● **Requirement**:
Using the listing below, please print exactly the lines from the one with "dimora di artisti e creativi." through the one with "catre Organizator pe". Leave out every picture.

● **Given information**:

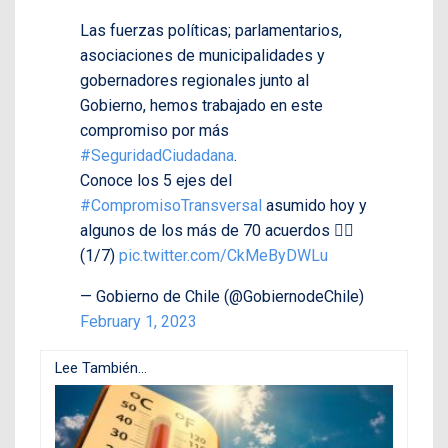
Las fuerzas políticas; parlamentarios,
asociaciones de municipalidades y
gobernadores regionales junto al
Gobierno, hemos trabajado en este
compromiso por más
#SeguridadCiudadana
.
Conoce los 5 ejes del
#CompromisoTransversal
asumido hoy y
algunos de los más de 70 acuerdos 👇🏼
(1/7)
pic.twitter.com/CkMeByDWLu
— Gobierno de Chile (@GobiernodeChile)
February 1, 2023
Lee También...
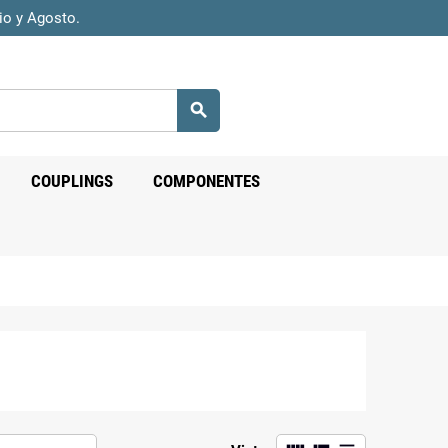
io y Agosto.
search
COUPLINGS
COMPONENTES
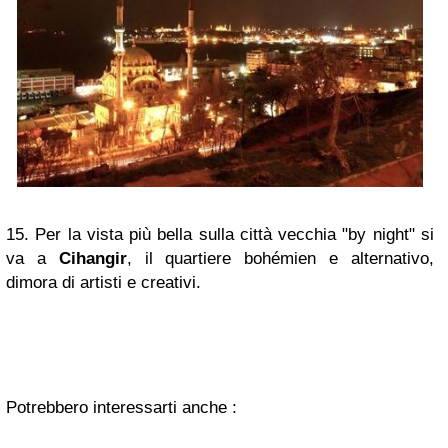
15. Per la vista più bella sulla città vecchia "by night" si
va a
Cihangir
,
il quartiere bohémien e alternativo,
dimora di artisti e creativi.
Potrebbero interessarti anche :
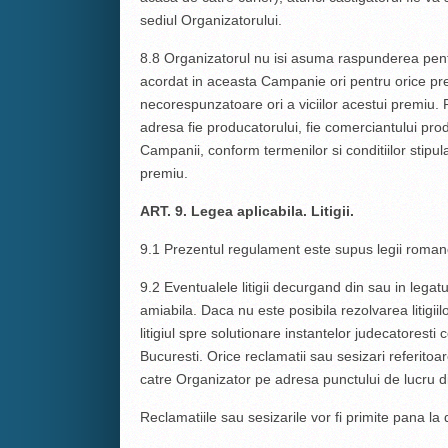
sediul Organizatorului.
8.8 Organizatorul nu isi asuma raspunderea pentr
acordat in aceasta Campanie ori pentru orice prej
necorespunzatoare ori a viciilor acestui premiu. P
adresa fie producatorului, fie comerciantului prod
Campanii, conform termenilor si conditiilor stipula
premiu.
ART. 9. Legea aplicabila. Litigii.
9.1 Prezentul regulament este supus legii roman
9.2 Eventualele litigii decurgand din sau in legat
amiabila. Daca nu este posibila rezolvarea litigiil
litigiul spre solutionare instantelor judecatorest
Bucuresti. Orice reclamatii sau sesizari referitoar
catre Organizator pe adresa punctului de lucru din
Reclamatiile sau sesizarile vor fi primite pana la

● **Answer box**:
dimora di artisti e creativi.
Potrebbero interessarti anche :
sediul Organizatorului.
8.8 Organizatorul nu isi asuma raspunderea pentr
acordat in aceasta Campanie ori pentru orice prej
necorespunzatoare ori a viciilor acestui premiu. P
adresa fie producatorului, fie comerciantului prod
Campanii, conform termenilor si conditiilor stipula
premiu.
ART. 9. Legea aplicabila. Litigii.
9.1 Prezentul regulament este supus legii roman
9.2 Eventualele litigii decurgand din sau in legat
amiabila. Daca nu este posibila rezolvarea litigiil
litigiul spre solutionare instantelor judecatorest
Bucuresti. Orice reclamatii sau sesizari referitoar
catre Organizator pe adresa punctului de lucru din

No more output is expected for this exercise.